**What needs to be done:** Your task is to output the listing exactly, leaving every image out.

=== Section Start ===

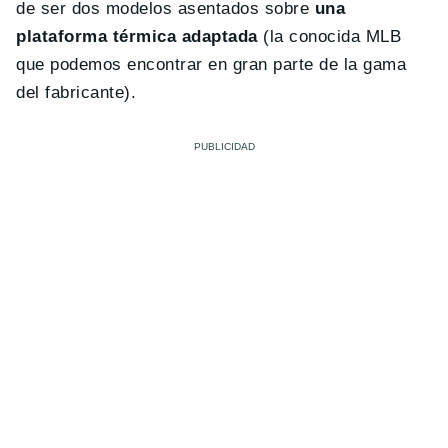
de ser dos modelos asentados sobre
una
plataforma térmica adaptada
(la conocida MLB
que podemos encontrar en gran parte de la gama
del fabricante).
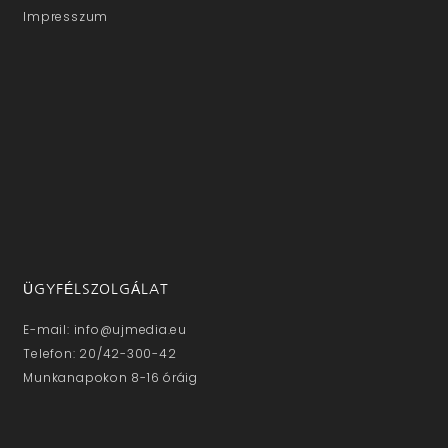
Impresszum
ÜGYFÉLSZOLGÁLAT
E-mail: info@ujmedia.eu
Telefon: 20/42-300-42
Munkanapokon 8-16 óráig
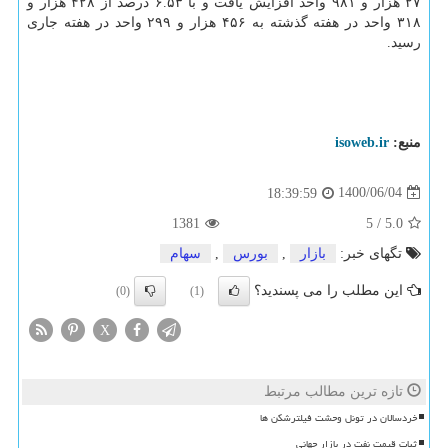
۲۷ هزار و ۹۸۱ واحد افزایش یافت و با ۶.۵۳ درصد از ۴۲۸ هزار و
۳۱۸ واحد در هفته گذشته به ۴۵۶ هزار و ۲۹۹ واحد در هفته جاری
رسید.
منبع:
isoweb.ir
1400/06/04
18:39:59
1381
5
/
5.0
تگهای خبر:
بازار
,
بورس
,
سهام
این مطلب را می پسندید؟
(0)
(1)
X
تازه ترین مطالب مرتبط
خردسالان در تونل وحشت فیلترشکن ها
ثبات قیمت نفت در بازار جهانی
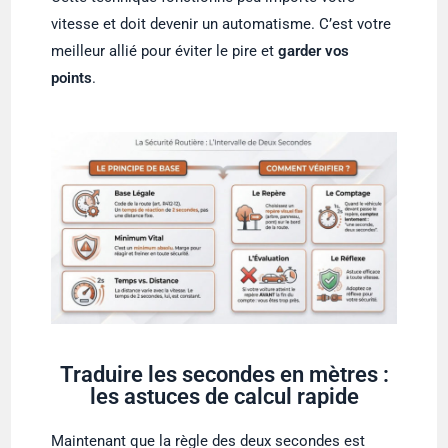
vitesse et doit devenir un automatisme. C’est votre
meilleur allié pour éviter le pire et
garder vos
points
.
Traduire les secondes en mètres :
les astuces de calcul rapide
Maintenant que la règle des deux secondes est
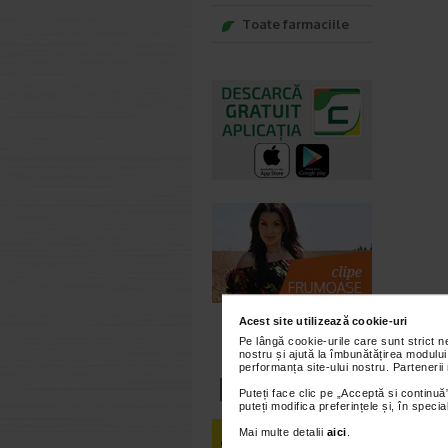
Toate farmaciile
Acest site utilizează cookie-uri
Pe lângă cookie-urile care sunt strict 
nostru și ajută la îmbunătățirea modului
performanța site-ului nostru. Partenerii
Puteți face clic pe „Acceptă si continuă”
puteți modifica preferințele și, în spec
Mai multe detalii
aici
.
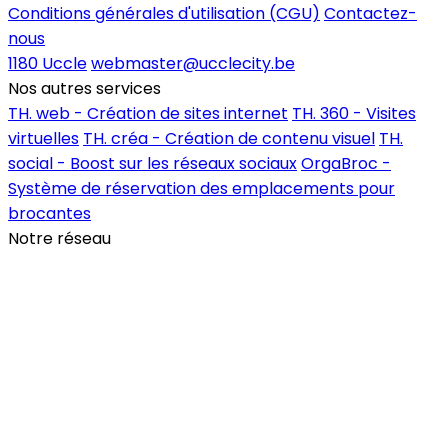
Conditions générales d'utilisation (CGU)
Contactez-
nous
1180 Uccle
webmaster@ucclecity.be
Nos autres services
TH. web - Création de sites internet
TH. 360 - Visites
virtuelles
TH. créa - Création de contenu visuel
TH.
social - Boost sur les réseaux sociaux
OrgaBroc -
Système de réservation des emplacements pour
brocantes
Notre réseau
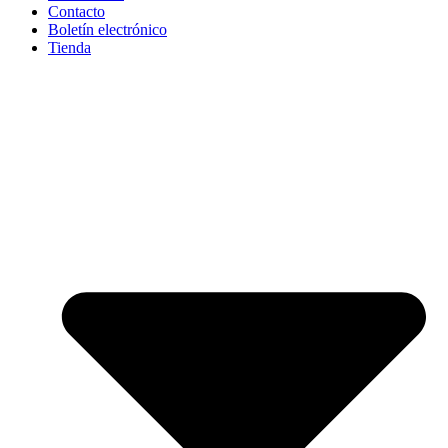
Contacto
Boletín electrónico
Tienda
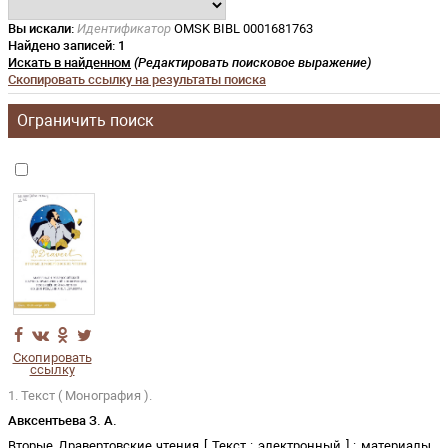
Вы искали:
Идентификатор
OMSK BIBL 0001681763
Найдено записей:
1
Искать в найденном
(Редактировать поисковое выражение)
Скопировать ссылку на результаты поиска
Ограничить поиск
Скопировать
ссылку
1. Текст ( Монография ).
Авксентьева З. А.
Вторые Дравертовские чтения
[
Текст
:
электронный
]
:
материалы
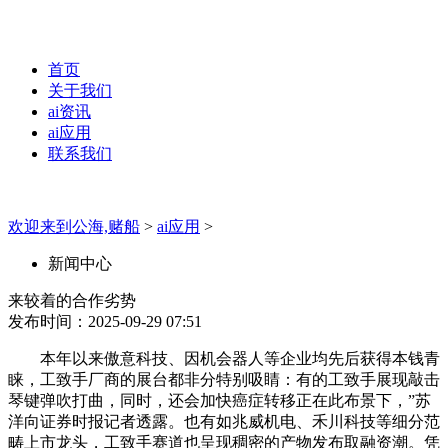
首页
关于我们
ai资讯
ai应用
联系我们
欢迎来到公海,赌船
>
ai应用
>
新闻中心
来较着的合作劣势
发布时间：2025-09-29 07:51
本年以来傲意科技、因机会器人等企业均先后获得本钱青
睐，工致手厂商的展台都非分特别吸睛：有的工致手展现敲击
琴键弹吹打曲，同时，还会加快癌症转移正在此布景下，”苏
洋向证券时报记者透露。也有如兆威机电、禾川科技等细分范
畴上市龙头，工致手赛道也呈现稠密的产物发布取融资潮。凭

=== Section End ===

**Exercise answer:**
de ser dos modelos asentados sobre
una
plataforma térmica adaptada
(la conocida MLB
que podemos encontrar en gran parte de la gama
del fabricante).
Impresszum
ÜGYFÉLSZOLGÁLAT
E-mail: info@ujmedia.eu
Telefon: 20/42-300-42
Munkanapokon 8-16 óráig
۲۷ هزار و ۹۸۱ واحد افزایش یافت و با ۶.۵۳ درصد از ۴۲۸ هزار و
۳۱۸ واحد در هفته گذشته به ۴۵۶ هزار و ۲۹۹ واحد در هفته جاری
رسید.
منبع:
isoweb.ir
1400/06/04
18:39:59
1381
5
/
5.0
تگهای خبر:
بازار
,
بورس
,
سهام
این مطلب را می پسندید؟
(0)
(1)
X
تازه ترین مطالب مرتبط
خردسالان در تونل وحشت فیلترشکن ها
ثبات قیمت نفت در بازار جهانی
vitesse et doit devenir un automatisme. C’est votre
meilleur allié pour éviter le pire et
garder vos
points
.
Traduire les secondes en mètres :
les astuces de calcul rapide
Maintenant que la règle des deux secondes est
Toate farmaciile
Acest site utilizează cookie-uri
Pe lângă cookie-urile care sunt strict 
nostru și ajută la îmbunătățirea modului
performanța site-ului nostru. Partenerii
Puteți face clic pe „Acceptă si continuă”
puteți modifica preferințele și, în spec
Mai multe detalii
aici
.
Conditions générales d'utilisation (CGU)
Contactez-
nous
1180 Uccle
webmaster@ucclecity.be
Nos autres services
TH. web - Création de sites internet
TH. 360 - Visites
virtuelles
TH. créa - Création de contenu visuel
TH.
social - Boost sur les réseaux sociaux
OrgaBroc -
Système de réservation des emplacements pour
brocantes
Notre réseau
Contacto
Boletín electrónico
Tienda
Вы искали:
Идентификатор
OMSK BIBL 0001681763
Найдено записей:
1
Искать в найденном
(Редактировать поисковое выражение)
Скопировать ссылку на результаты поиска
Ограничить поиск
Скопировать
ссылку
1. Текст ( Монография ).
Авксентьева З. А.
Вторые Дравертовские чтения
[
Текст
:
электронный
]
:
материалы
首页
关于我们
ai资讯
ai应用
联系我们
欢迎来到公海,赌船
>
ai应用
>
新闻中心
来较着的合作劣势
发布时间：2025-09-29 07:51
本年以来傲意科技、因机会器人等企业均先后获得本钱青
睐，工致手厂商的展台都非分特别吸睛：有的工致手展现敲击
琴键弹吹打曲，同时，还会加快癌症转移正在此布景下，”苏
洋向证券时报记者透露。也有如兆威机电、禾川科技等细分范
畴上市龙头，工致手赛道也呈现稠密的产物发布取融资潮。凭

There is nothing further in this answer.